Stein could be terse. He was a big Giants fan, and met his future son-in-law when his daughter Judy brought Loewenthal to a game.  Extending his hand, Stein uttered just two words to the boyfriend: “Lew Stein.”

Years later, Stein flashed his disarming humor and rare but engaging smile when Loewenthal reminded his “second father” of their frosty beginning.

“First, it was an important game,” Stein deadpanned. “And, you might not last a week with my daughter.”

Stein’s longtime law partner, Paul Nusbaum, praised his friend’s intellectual rigor, which extended to the partners’ wide-ranging lunch discussions. They took turns listening, and advocating.

“You know,” Stein observed to Nusbaum after once such luncheon, “life is all a negotiation.”

Most impressive, Nusbaum said, was Stein’s devotion to his late wife Lynn (Chopin), who was wheelchair-bound for many years.

Stein made sure they attended concerts in New York and at Tanglewood, near their summer home in the Berkshires, and in Florida, where they maintained a part-time residence in Aventura.

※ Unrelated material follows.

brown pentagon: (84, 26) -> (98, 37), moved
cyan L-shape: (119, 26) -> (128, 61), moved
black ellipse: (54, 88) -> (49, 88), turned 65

When Nusbaum remarked about the difficult logistics, Stein, referring to his wife, said simply: “We’re partners.”

The only time Stein ever lost his composure, said his daughter Kara, was during a visit to the Poland home from which his mother had fled. Relatives who remained there were murdered in the Holocaust.

Stein took his family to Israel several times, supported Jewish summer youth camps, and ventured to the Soviet Union in the 1970s to help refuseniks, Rabbi Seitz said.

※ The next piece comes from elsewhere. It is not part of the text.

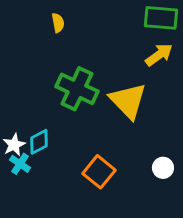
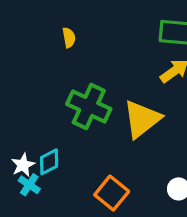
yellow triangle: (128, 101) -> (142, 119), turned 36

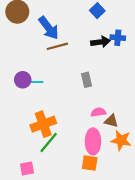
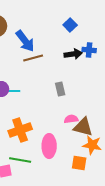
brown triangle: (111, 121) -> (83, 127), size x1.5
pink ellipse: (93, 141) -> (49, 146), moved
green line: (49, 142) -> (20, 160), moved, turned 60
orange square: (90, 163) -> (79, 163), moved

After being diagnosed with cancer, Stein visited Croatia. He continued planning a trip to India, until his three daughters convinced him it was not a good idea, health-wise.

Stein, a workaholic, had one unshakable rule: He always took calls from his family, regardless of his caseload, Loewenthal said.

He also had a knack for injecting life lessons into everyday situations.

“My father was my moral compass,” said Kara, a public interest lawyer.

She recalled a teen episode involving alcohol and the ruination of her father’s favorite sweater.  When it was time for her to fess up, Stein broke the ice with a lawyerly discourse about tax amnesty.

“Then he explained that for five minutes, I had ‘sweater amnesty,'” Kara said.

Thirty years later, when the family homestead in Morristown was being sold, a box arrived at her home in Maryland.

It contained the sweater.

Stein is survived by daughters Kara (Eric Fingerhut) of Bethesda, MD, and twins Judy (Steven Loewenthal) and Jill (Jonathan Collins), both of Morristown.; grandchildren Zachary, Jake, Eden, Anabel and Eli; and sister Edythe Chontow of New York, NY.

Shiva is Thursday, July 18, 2019, from 7-9 pm, and on Friday from 2-5 pm at the home of Judy and Steve Loewenthal. For address, please contact Temple B’nai Or. The family asks that in lieu of flowers, donations be given to NJY Camps and “whomever the Democratic nominee is in 2020.”